此时,里面已经坐满了人。谢家家主谢同和与谢家主母王氏坐在主位上,下座坐着谢家其他各房。
主母王氏身着一件绛紫色褙子,头上簪着赤金步摇,神色端庄,见盛桓茵进来,眼皮都没抬一下。
嫡女谢衍晴坐在王氏下首,一身鹅黄色衣裙,瞧着格外鲜亮。她正低头摆弄手中的绢帕,余光瞥见盛桓茵进来,嘴角微微一撇,带着几分幸灾乐祸。
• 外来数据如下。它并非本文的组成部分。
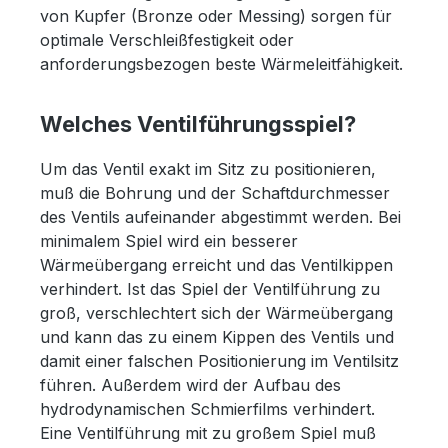
von Kupfer (Bronze oder Messing) sorgen für
optimale Verschleißfestigkeit oder
anforderungsbezogen beste Wärmeleitfähigkeit.
Welches Ventilführungsspiel?
Um das Ventil exakt im Sitz zu positionieren,
muß die Bohrung und der Schaftdurchmesser
des Ventils aufeinander abgestimmt werden. Bei
minimalem Spiel wird ein besserer
Wärmeübergang erreicht und das Ventilkippen
verhindert. Ist das Spiel der Ventilführung zu
groß, verschlechtert sich der Wärmeübergang
und kann das zu einem Kippen des Ventils und
damit einer falschen Positionierung im Ventilsitz
führen. Außerdem wird der Aufbau des
hydrodynamischen Schmierfilms verhindert.
Eine Ventilführung mit zu großem Spiel muß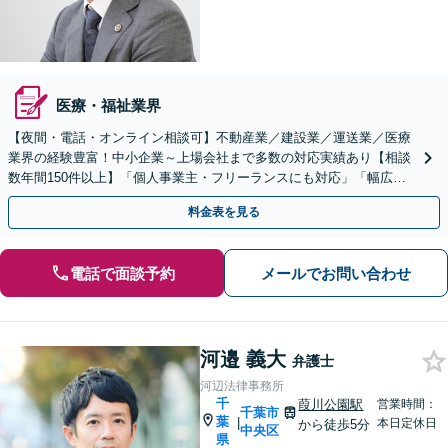
医療・福祉業界
【夜間・電話・オンライン相談可】不動産業／建設業／運送業／医療
業界の経験豊富！中小企業～上場会社まで多数の対応実績あり【相談
数年間150件以上】「個人事業主・フリーランスにも対応」「幅広い
顧問プランをご用意／従業員・ご家族様の無料相談あり」
料金表を見る
電話で面談予約
メールでお問い合わせ
河邉 義大
弁護士
河辺法律事務所
千
葭川公園駅
営業時間：
千葉市
葉
|
本日定休日
から徒歩5分
中央区
県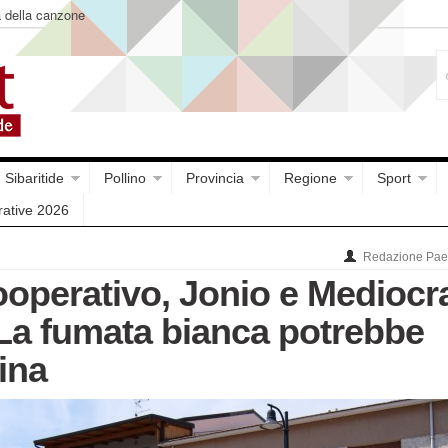
a della canzone
Sibaritide
Pollino
Provincia
Regione
Sport
rative 2026
Redazione Paes
operativo, Jonio e Mediocra
La fumata bianca potrebbe
ina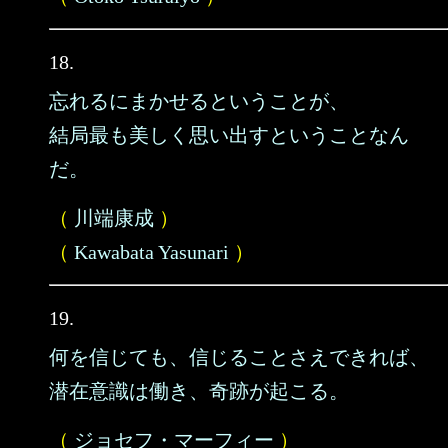
18.
忘れるにまかせるということが、
結局最も美しく思い出すということなん
だ。
（
川端康成
）
（
Kawabata Yasunari
）
19.
何を信じても、信じることさえできれば、
潜在意識は働き、奇跡が起こる。
（
ジョセフ・マーフィー
）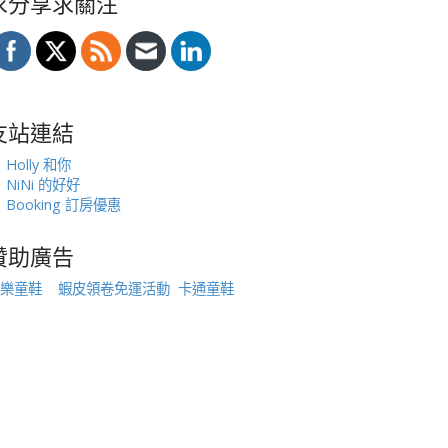
求分享求關注
友站連結
Holly 和你
NiNi 的好好
Booking 訂房優惠
贊助廣告
樂童鞋
蝦皮領卷免運活動
卡通童鞋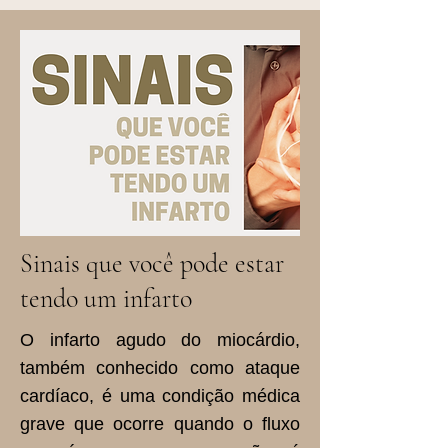
Sinais que você pode estar
tendo um infarto
O infarto agudo do miocárdio,
também conhecido como ataque
cardíaco, é uma condição médica
grave que ocorre quando o fluxo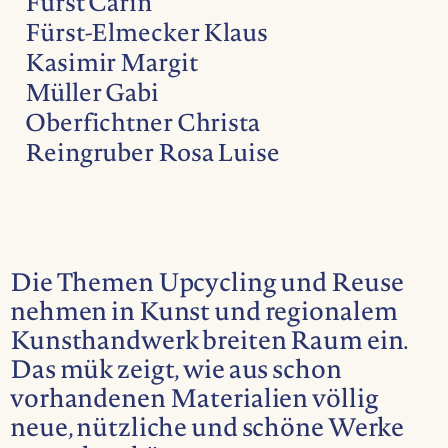
Fürst Carin
Fürst-Elmecker Klaus
Kasimir Margit
Müller Gabi
Oberfichtner Christa
Reingruber Rosa Luise
Die Themen Upcycling und Reuse
nehmen in Kunst und regionalem
Kunsthandwerk breiten Raum ein.
Das mük zeigt, wie aus schon
vorhandenen Materialien völlig
neue, nützliche und schöne Werke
嫡长子谢衍昭坐在对面,十一二岁的少年,生得白白净净,正百无聊赖地拨弄桌上的果碟。
他见谢衍峥进来,眼睛一亮,脆生生喊了一声:“大哥!”
又朝盛桓茵咧嘴一笑,“嫂子好。”
庶妹谢衍宁坐在最末座,见到盛桓茵,倒是恭敬地朝她微微点头。
翌晨见礼倒是没有大婚的流程繁琐,盛桓茵作为新妇,给公婆敬完茶后,收了红包,三叩双礼后算是正式融入夫家。
礼成后,二人双双落座。
王氏这才放下茶盏,慢悠悠地道:“昨夜都歇得好吗?”
这话问得平常,但语气里的试探和若有似无的嘲讽,在座的人都听得出来。
昨日谢衍峥去了通房屋里的事儿早已传得阖府上下皆知。
谢衍晴抿嘴一笑,又迅速收敛。
盛桓茵垂眸:“回太太,歇得很好。”
“那就好。你……”王氏的目光在她和谢衍峥之间转了一圈,还想再说什么,却被家主谢同和打断:“先用早膳吧。其他事稍后再说。”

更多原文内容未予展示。